Potential Clinical Implications of TGF-β1 in IDD Treatment

The identification of TGF-β1 as a key regulator of bone tissue stability and IDD provides a potential target for therapeutic interventions.^{17, 53, 54} Our study suggests that promoting TGF-β1 expression or developing strategies to enhance TGF-β1 signaling may have therapeutic benefits in preventing or alleviating IDD. This could be achieved through the use of TGF-β1-based therapies or by targeting downstream signaling pathways regulated by TGF-β1. Further research is needed to explore the feasibility and efficacy of these approaches in a clinical setting.

Limitations and Future Directions

Although our study provides valuable insights into the molecular mechanisms of TGF-β1 in IDD, there are certain limitations that should be acknowledged.
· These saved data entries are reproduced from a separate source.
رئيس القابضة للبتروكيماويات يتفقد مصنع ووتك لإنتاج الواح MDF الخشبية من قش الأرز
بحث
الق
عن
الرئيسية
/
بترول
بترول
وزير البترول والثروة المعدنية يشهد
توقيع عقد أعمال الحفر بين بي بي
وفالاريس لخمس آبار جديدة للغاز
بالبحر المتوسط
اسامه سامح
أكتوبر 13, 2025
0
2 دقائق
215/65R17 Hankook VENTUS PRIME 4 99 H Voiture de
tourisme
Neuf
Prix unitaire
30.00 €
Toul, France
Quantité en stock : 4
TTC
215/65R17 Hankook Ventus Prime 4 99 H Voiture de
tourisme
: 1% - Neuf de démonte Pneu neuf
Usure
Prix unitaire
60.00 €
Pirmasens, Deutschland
First, the study was conducted in a mouse model, and the translation of these findings to humans requires further investigation. Second, the specific mechanisms underlying the regulation of osteoclast differentiation and CEP vascularization by TGF-β1 need to be further elucidated. Future studies could employ advanced techniques such as single-cell sequencing and gene knockout models to gain a deeper understanding of the involved cellular processes. Additionally, the therapeutic potential of targeting TGF-β1 should be evaluated in preclinical and clinical trials to assess its efficacy and safety.